Le Conseil de presse du Québec (CPQ) participera ce week-end au congrès annuel de l'Association Hebdos Québec afin de sensibiliser les éditeurs de la presse régionale à la déontologie et à l'éthique journalistique. Le secrétaire général du conseil, Guy Amyot, y donnera la première d'une série de formations qu'il offrira dans les salles de rédactions des hebdomadaires dans les prochains mois. 

Le Conseil de presse du Québec (CPQ) participera ce week-end au congrès annuel de l'Association Hebdos Québec afin de sensibiliser les éditeurs de la presse régionale à la déontologie et à l'éthique journalistique. Le secrétaire général du conseil, Guy Amyot, y donnera la première d'une série de formations qu'il offrira dans les salles de rédactions des hebdomadaires dans les prochains mois.
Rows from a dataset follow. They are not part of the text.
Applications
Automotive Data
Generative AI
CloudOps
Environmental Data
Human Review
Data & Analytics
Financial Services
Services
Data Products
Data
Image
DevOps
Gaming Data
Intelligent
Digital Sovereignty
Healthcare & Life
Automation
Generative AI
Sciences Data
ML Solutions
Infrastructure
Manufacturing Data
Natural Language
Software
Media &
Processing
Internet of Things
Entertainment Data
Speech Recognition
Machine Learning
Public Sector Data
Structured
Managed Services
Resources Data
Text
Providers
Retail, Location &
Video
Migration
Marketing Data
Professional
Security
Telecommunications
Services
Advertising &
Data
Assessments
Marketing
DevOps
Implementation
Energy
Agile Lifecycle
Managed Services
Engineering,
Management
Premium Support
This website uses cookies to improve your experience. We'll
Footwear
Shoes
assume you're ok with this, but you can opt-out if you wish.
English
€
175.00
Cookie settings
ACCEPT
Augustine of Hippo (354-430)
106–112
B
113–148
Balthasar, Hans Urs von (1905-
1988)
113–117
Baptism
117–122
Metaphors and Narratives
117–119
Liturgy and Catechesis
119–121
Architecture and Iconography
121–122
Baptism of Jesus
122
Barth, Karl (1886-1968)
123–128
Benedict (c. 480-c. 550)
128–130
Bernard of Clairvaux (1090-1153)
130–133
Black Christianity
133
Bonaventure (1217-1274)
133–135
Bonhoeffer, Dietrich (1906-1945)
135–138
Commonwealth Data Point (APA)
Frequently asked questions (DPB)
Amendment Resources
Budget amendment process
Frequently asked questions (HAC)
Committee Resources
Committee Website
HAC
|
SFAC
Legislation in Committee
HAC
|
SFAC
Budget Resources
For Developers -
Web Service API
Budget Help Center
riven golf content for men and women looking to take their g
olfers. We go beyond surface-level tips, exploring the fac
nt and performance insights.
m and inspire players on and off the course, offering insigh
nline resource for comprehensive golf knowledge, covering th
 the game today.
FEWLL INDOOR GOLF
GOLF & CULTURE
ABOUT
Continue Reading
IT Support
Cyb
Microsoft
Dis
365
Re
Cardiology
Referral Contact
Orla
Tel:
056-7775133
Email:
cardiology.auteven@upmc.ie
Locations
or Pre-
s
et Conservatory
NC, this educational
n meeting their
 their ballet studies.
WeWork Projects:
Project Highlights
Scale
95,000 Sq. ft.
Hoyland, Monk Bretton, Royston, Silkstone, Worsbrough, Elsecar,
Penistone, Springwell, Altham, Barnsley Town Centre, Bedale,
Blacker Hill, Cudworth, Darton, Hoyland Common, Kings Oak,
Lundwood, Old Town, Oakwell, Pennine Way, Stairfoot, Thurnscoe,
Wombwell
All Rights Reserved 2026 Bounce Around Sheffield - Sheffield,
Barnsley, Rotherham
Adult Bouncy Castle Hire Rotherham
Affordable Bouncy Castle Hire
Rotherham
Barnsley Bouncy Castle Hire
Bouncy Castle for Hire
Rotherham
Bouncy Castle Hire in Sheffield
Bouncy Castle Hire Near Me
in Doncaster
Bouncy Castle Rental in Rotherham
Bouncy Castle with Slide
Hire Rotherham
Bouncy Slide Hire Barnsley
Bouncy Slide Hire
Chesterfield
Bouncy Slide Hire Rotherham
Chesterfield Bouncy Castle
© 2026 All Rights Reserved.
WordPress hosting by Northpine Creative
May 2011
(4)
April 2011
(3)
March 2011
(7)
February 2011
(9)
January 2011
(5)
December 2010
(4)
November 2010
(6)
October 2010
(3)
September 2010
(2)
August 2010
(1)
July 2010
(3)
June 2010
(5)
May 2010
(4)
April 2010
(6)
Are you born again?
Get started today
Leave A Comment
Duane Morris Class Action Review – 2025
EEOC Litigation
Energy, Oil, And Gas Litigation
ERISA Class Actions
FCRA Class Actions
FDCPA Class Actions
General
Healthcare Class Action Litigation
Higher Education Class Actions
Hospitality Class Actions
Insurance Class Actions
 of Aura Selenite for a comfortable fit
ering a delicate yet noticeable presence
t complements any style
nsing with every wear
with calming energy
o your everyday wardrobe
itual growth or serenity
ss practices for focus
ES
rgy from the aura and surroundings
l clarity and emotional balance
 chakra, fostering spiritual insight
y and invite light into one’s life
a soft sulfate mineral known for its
Si on est loin du monde de la politique municipale, qui se débat dans les allégations de corruption depuis l'éclatement de scandales liés au monde de la construction et à l'octroi de contrats, l'univers des médias régionaux a néanmoins besoin lui aussi de se voir rappeler les bases déontologiques et éthiques, estime Guy Amyot. «On serait surpris de constater l'étendue des connaissances», confie-t-il en expliquant que bien des journalistes et éditeurs sont loin de maîtriser les principes minimaux.
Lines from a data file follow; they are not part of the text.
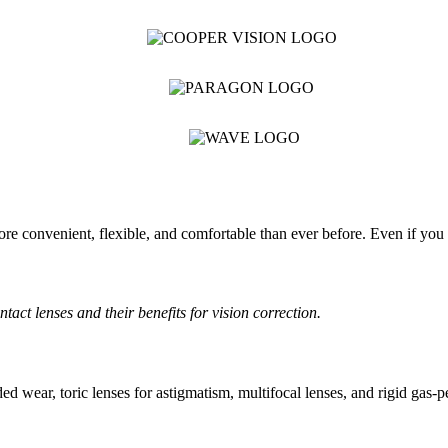
re convenient, flexible, and comfortable than ever before. Even if you h
ct lenses and their benefits for vision correction.
ed wear, toric lenses for astigmatism, multifocal lenses, and rigid gas-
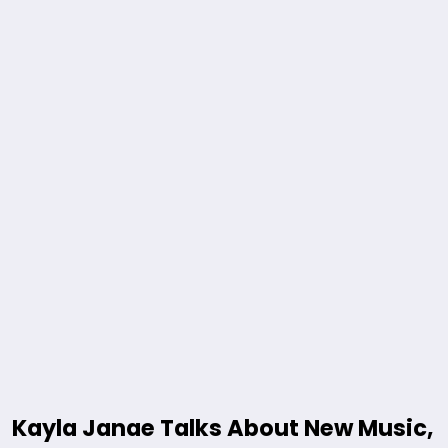
Kayla Janae Talks About New Music,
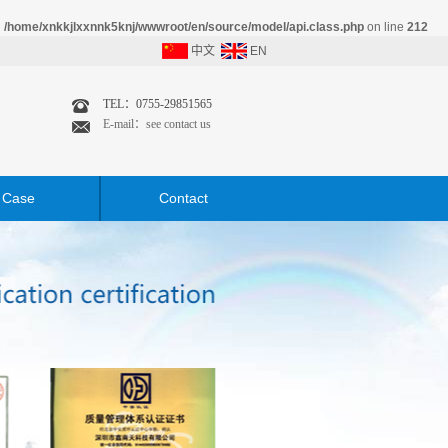
n
/home/xnkkjlxxnnk5knj/wwwroot/en/source/model/api.class.php
on line
212
中文
EN
TEL：0755-29851565
E-mail：see contact us
Case
Contact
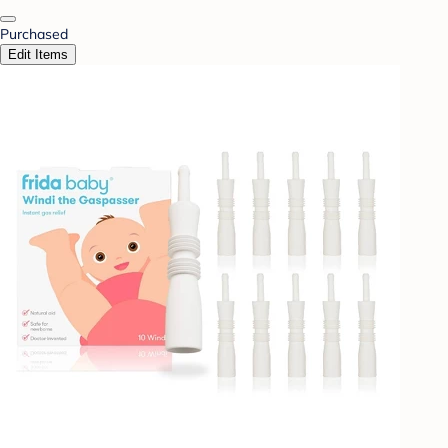
Purchased
Edit Items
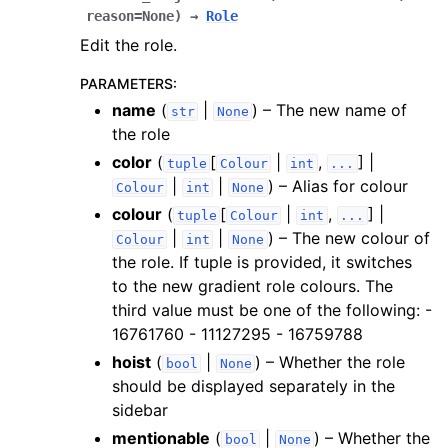
reason
=
None
)
→
Role
Edit the role.
PARAMETERS
:
name
(
|
) – The new name of
str
None
the role
color
(
[
|
,
] |
tuple
Colour
int
...
|
|
) – Alias for colour
Colour
int
None
colour
(
[
|
,
] |
tuple
Colour
int
...
|
|
) – The new colour of
Colour
int
None
the role. If tuple is provided, it switches
to the new gradient role colours. The
third value must be one of the following: -
16761760 - 11127295 - 16759788
hoist
(
|
) – Whether the role
bool
None
should be displayed separately in the
sidebar
mentionable
(
|
) – Whether the
bool
None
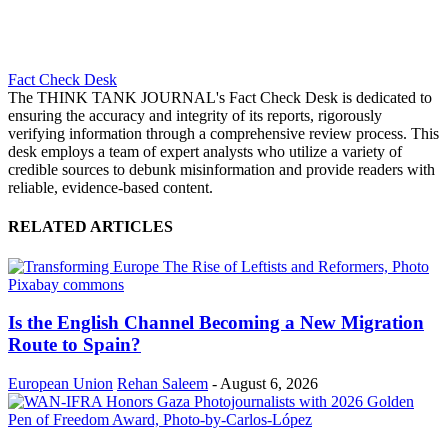
Fact Check Desk
The THINK TANK JOURNAL's Fact Check Desk is dedicated to
ensuring the accuracy and integrity of its reports, rigorously
verifying information through a comprehensive review process. This
desk employs a team of expert analysts who utilize a variety of
credible sources to debunk misinformation and provide readers with
reliable, evidence-based content.
RELATED ARTICLES
Is the English Channel Becoming a New Migration
Route to Spain?
European Union
Rehan Saleem
-
August 6, 2026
Pourtant, «un éditeur ou un journaliste doit prendre des décisions déontologiques et éthiques presque quotidiennement», insiste-t-il. Samedi, il tentera donc d'expliquer comment la déontologie et l'éthique peuvent aider la direction des hebdomadaires et les directeurs d'information à faire leur choix et à résoudre les dilemmes qu'ils rencontrent.
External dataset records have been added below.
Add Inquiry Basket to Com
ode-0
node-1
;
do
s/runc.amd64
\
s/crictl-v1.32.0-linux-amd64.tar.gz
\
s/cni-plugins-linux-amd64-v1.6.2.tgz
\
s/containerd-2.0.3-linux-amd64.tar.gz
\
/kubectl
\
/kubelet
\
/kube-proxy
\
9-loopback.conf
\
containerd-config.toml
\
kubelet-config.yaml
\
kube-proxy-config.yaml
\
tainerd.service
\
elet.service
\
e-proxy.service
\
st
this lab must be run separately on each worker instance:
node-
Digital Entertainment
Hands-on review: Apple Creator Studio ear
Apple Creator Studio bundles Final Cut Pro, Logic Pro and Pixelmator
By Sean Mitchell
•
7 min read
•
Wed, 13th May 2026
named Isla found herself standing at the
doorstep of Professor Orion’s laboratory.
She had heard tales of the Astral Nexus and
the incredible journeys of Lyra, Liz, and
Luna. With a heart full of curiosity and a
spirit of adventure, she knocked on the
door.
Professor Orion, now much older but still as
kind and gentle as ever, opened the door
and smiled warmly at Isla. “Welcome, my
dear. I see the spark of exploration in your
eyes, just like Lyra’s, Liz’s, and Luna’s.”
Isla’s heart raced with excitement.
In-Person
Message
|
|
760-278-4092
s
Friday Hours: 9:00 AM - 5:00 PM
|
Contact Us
En s'appuyant sur des exemples concrets, il abordera des questions comme la responsabilité d'un journal à l'égard des propos diffamatoires publiés dans la section «opinion des lecteurs», l'équité entre les candidats en période de campagne électorale, ou encore l'indépendance journalistique face aux pressions commerciales et politiques.

Loin d'être exceptionnelles, ces pressions sont érigées en système dans beaucoup trop de régions, selon Dossier noir de l'information municipale préparé par la Fédération professionnelle des journalistes du Québec (FPJQ). Dans bien des municipalités, on attend des journalistes qu'ils soient «des meneurs de claque chargés de faire valoir le point de vue du roitelet en place», déplorait le président de la FPJQ, Brian Myles, au moment de dévoilé ce rapport en novembre dernier.

Cette enquête a révélé que les journalistes affectés aux affaires municipales font face à une recrudescence des problèmes depuis l'automne 2009, qu'il s'agisse de barrières à l'accès aux documents publics ou de mesures d'intimidation verbale, économique et même physique. Au plan économique, plusieurs municipalités profitent par exemple du jeu de la concurrence entre les publications pour menacer celles dont elles désapprouvent le travail de les priver des avis publics, une source de revenus considérable.

Malgré tout, rien n'indique que la presse hebdomadaire régionale, qui est en pleine croissance, soit moins respectueuse des règles éthiques et déontologiques que les autres médias, selon Guy Amyot. Ses artisans travaillent cependant le plus souvent en équipes restreintes et manquent de ressources. Un phénomène auquel Hebdos Québec souhaite pallier grâce aux formations du CPQ. Mais, le secrétaire général du conseil souhaite en faire davantage. Il réfléchit notamment à la recommandation 32 du Rapport Payette qui stipule que son organisme «ait le mandat de créer et promouvoir une ligne 1-800-déontologie pour les journalistes et les entreprises de presse».